*Dataset entries*.
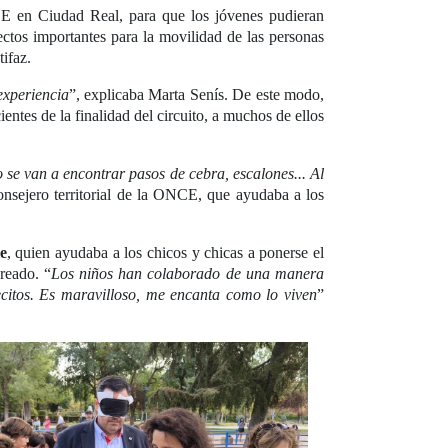
CE en Ciudad Real, para que los jóvenes pudieran
ctos importantes para la movilidad de las personas
ifaz.
experiencia
”, explicaba Marta Senís. De este modo,
entes de la finalidad del circuito, a muchos de ellos
o se van a encontrar pasos de cebra, escalones... Al
onsejero territorial de la ONCE, que ayudaba a los
e
, quien ayudaba a los chicos y chicas a ponerse el
creado. “
Los niños han colaborado de una manera
ecitos. Es maravilloso, me encanta como lo viven
”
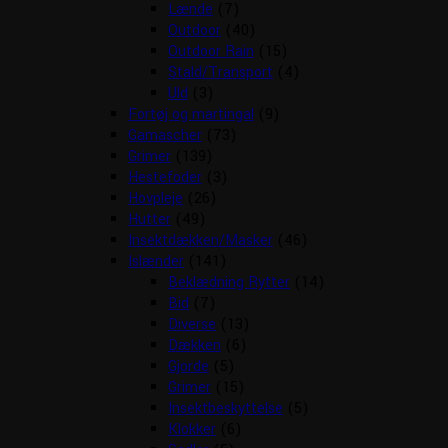
Lænde
(7)
Outdoor
(40)
Outdoor Rain
(15)
Stald/Transport
(4)
Uld
(3)
Fortøj og martingal
(9)
Gamascher
(73)
Grimer
(139)
Hestefoder
(3)
Hovpleje
(26)
Hutter
(49)
Insektdækken/Masker
(46)
Islænder
(141)
Beklædning Rytter
(14)
Bid
(7)
Diverse
(13)
Dækken
(6)
Gjorde
(5)
Grimer
(15)
Insektbeskyttelse
(5)
Klokker
(6)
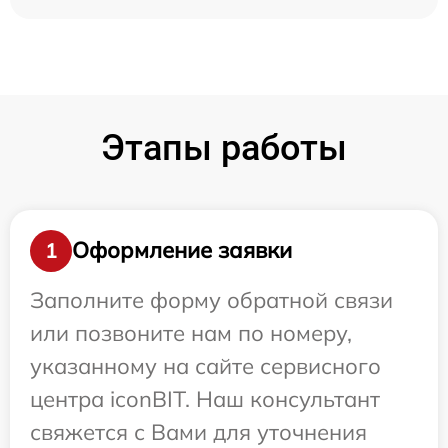
Этапы работы
Оформление заявки
1
Заполните форму обратной связи
или позвоните нам по номеру,
указанному на сайте сервисного
центра iconBIT. Наш консультант
свяжется с Вами для уточнения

*What the exercise asks*. Leave out the pictures; repeat the data exactly.

*Answer to this problem*.
CE en Ciudad Real, para que los jóvenes pudieran
ctos importantes para la movilidad de las personas
ifaz.
experiencia
”, explicaba Marta Senís. De este modo,
entes de la finalidad del circuito, a muchos de ellos
o se van a encontrar pasos de cebra, escalones... Al
onsejero territorial de la ONCE, que ayudaba a los
e
, quien ayudaba a los chicos y chicas a ponerse el
creado. “
Los niños han colaborado de una manera
ecitos. Es maravilloso, me encanta como lo viven
”
Lænde
(7)
Outdoor
(40)
Outdoor Rain
(15)
Stald/Transport
(4)
Uld
(3)
Fortøj og martingal
(9)
Gamascher
(73)
Grimer
(139)
Hestefoder
(3)
Hovpleje
(26)
Hutter
(49)
Insektdækken/Masker
(46)
Islænder
(141)
Beklædning Rytter
(14)
Bid
(7)
Diverse
(13)
Dækken
(6)
Gjorde
(5)
Grimer
(15)
Insektbeskyttelse
(5)
Klokker
(6)
Этапы работы
Оформление заявки
1
Заполните форму обратной связи
или позвоните нам по номеру,
указанному на сайте сервисного
центра iconBIT. Наш консультант
свяжется с Вами для уточнения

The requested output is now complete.